[Source data — start]

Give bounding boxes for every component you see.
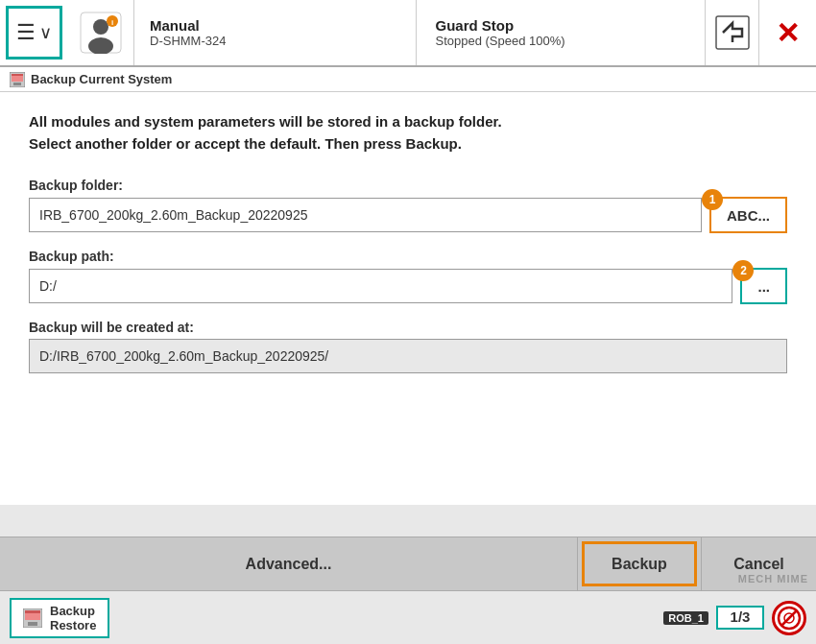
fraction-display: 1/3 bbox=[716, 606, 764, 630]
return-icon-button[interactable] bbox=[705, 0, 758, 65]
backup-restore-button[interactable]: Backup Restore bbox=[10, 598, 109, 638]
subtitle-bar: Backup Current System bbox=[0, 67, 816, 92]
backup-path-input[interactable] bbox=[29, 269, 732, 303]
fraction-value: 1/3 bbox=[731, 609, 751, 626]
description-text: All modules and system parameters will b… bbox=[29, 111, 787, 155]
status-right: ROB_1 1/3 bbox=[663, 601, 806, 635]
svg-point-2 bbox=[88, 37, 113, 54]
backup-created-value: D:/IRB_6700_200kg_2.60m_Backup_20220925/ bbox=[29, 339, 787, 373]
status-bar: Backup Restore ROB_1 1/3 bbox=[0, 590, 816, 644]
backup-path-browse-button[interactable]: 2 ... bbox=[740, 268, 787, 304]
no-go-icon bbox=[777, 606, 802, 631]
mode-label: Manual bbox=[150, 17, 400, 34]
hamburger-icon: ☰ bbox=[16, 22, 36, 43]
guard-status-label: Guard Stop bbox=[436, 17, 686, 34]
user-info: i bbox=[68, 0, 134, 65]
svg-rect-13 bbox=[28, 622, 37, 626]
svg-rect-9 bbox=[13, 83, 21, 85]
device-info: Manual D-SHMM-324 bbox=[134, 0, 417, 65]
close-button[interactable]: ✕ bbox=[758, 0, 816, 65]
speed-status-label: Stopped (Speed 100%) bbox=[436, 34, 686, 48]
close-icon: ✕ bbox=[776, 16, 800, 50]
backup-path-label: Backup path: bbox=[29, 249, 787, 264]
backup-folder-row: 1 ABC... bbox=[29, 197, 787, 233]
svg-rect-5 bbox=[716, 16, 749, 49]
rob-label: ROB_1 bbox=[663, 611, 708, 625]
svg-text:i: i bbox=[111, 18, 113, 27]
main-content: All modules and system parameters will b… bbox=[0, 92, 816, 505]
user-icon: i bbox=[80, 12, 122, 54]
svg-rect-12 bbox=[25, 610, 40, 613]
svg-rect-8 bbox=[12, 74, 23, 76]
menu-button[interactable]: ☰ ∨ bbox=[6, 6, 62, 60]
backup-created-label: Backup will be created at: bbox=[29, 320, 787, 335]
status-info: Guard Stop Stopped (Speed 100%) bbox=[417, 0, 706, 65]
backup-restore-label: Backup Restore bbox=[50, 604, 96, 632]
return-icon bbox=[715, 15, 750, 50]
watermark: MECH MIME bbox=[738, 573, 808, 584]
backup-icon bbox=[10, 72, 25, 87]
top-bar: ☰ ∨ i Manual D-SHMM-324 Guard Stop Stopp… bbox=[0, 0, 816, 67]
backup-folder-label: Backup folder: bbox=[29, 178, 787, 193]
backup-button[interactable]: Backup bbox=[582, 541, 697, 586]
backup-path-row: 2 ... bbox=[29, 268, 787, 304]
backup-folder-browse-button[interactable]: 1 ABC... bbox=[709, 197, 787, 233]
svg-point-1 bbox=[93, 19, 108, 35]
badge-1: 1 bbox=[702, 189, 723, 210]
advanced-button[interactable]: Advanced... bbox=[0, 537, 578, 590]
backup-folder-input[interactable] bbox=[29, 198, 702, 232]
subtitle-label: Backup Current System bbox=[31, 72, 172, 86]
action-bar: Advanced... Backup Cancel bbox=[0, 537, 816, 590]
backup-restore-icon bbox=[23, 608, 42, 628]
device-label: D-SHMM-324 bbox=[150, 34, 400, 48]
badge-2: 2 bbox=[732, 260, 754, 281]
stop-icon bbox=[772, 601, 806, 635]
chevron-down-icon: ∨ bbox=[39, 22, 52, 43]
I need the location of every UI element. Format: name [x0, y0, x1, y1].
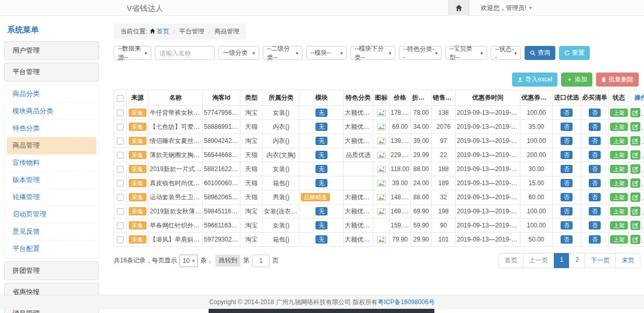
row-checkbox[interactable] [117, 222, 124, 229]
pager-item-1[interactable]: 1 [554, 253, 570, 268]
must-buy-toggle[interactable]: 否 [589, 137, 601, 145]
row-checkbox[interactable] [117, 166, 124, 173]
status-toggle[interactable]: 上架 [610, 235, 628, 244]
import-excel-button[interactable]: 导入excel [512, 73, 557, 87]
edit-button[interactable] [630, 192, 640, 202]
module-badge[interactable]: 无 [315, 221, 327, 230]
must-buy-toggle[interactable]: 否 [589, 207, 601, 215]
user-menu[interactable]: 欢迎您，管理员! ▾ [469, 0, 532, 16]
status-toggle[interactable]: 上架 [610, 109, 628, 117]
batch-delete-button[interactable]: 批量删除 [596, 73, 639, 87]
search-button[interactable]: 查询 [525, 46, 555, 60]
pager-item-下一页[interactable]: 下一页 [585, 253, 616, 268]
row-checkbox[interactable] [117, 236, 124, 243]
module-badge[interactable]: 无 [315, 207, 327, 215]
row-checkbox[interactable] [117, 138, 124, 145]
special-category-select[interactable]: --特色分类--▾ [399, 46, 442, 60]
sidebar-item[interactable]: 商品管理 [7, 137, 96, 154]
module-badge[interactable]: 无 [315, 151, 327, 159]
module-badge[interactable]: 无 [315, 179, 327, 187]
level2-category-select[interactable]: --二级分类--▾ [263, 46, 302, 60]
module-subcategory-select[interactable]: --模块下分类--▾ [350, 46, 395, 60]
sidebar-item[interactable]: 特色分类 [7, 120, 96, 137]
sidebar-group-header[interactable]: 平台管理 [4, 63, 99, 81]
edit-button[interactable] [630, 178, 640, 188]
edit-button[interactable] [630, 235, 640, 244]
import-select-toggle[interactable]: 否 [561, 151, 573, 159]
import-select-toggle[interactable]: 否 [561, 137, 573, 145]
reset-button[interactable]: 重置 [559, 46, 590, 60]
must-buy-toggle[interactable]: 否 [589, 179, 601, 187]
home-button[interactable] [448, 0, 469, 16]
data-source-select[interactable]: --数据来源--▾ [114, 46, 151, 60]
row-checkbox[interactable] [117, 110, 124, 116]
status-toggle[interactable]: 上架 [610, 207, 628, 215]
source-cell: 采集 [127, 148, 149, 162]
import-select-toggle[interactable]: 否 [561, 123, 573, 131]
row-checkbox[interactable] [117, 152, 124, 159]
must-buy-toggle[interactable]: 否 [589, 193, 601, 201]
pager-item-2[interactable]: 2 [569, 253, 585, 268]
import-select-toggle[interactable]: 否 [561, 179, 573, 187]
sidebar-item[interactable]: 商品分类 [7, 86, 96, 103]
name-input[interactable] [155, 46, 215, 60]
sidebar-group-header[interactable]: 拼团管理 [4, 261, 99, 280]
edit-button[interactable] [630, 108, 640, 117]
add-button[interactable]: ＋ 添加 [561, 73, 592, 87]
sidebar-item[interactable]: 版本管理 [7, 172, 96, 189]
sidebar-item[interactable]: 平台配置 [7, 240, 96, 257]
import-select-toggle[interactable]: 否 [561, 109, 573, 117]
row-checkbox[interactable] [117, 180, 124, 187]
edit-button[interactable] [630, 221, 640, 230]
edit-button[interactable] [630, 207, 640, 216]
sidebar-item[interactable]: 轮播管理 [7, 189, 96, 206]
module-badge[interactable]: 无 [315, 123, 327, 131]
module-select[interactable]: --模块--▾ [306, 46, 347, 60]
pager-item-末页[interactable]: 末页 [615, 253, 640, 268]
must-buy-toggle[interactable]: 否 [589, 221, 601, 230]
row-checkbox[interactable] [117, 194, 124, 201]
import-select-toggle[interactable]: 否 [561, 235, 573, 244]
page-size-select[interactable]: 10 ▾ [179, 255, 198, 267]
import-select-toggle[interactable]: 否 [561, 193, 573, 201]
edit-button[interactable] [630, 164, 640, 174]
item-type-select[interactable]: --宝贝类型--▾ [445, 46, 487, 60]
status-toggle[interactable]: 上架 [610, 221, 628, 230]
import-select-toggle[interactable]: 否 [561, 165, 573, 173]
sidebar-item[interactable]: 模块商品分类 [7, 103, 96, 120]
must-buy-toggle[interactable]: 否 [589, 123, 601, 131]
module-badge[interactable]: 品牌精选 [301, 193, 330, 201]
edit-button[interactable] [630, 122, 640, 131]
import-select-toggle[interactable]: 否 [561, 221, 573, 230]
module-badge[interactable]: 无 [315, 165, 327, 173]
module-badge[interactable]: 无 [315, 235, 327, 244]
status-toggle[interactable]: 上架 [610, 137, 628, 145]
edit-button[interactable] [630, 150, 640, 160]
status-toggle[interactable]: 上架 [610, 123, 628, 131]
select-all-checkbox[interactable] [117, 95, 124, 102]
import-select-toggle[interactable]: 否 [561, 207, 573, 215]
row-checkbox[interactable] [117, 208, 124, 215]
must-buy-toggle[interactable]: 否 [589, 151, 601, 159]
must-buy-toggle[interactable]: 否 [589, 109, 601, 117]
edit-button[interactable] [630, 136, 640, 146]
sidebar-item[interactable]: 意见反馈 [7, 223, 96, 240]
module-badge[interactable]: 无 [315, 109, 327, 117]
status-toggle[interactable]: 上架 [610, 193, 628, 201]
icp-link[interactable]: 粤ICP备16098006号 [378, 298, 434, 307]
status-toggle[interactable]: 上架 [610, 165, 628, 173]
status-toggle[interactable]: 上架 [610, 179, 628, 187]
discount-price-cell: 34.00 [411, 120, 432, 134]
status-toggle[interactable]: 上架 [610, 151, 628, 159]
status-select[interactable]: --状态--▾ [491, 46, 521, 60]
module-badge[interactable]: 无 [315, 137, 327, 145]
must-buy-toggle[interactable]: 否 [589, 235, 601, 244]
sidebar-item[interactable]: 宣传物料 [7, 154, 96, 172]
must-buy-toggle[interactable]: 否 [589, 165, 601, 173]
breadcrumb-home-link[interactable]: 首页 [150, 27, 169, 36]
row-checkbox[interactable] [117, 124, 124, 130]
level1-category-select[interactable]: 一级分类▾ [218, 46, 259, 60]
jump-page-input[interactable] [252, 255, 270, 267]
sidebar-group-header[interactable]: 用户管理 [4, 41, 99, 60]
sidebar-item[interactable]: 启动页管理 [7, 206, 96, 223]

[Source data — finish]

• Problem
Take the word "cell" and find each line of the material that contains it. Copy those lines.

• Answer space
source-cell: 采集 [127, 148, 149, 162]
discount-price-cell: 34.00 [411, 120, 432, 134]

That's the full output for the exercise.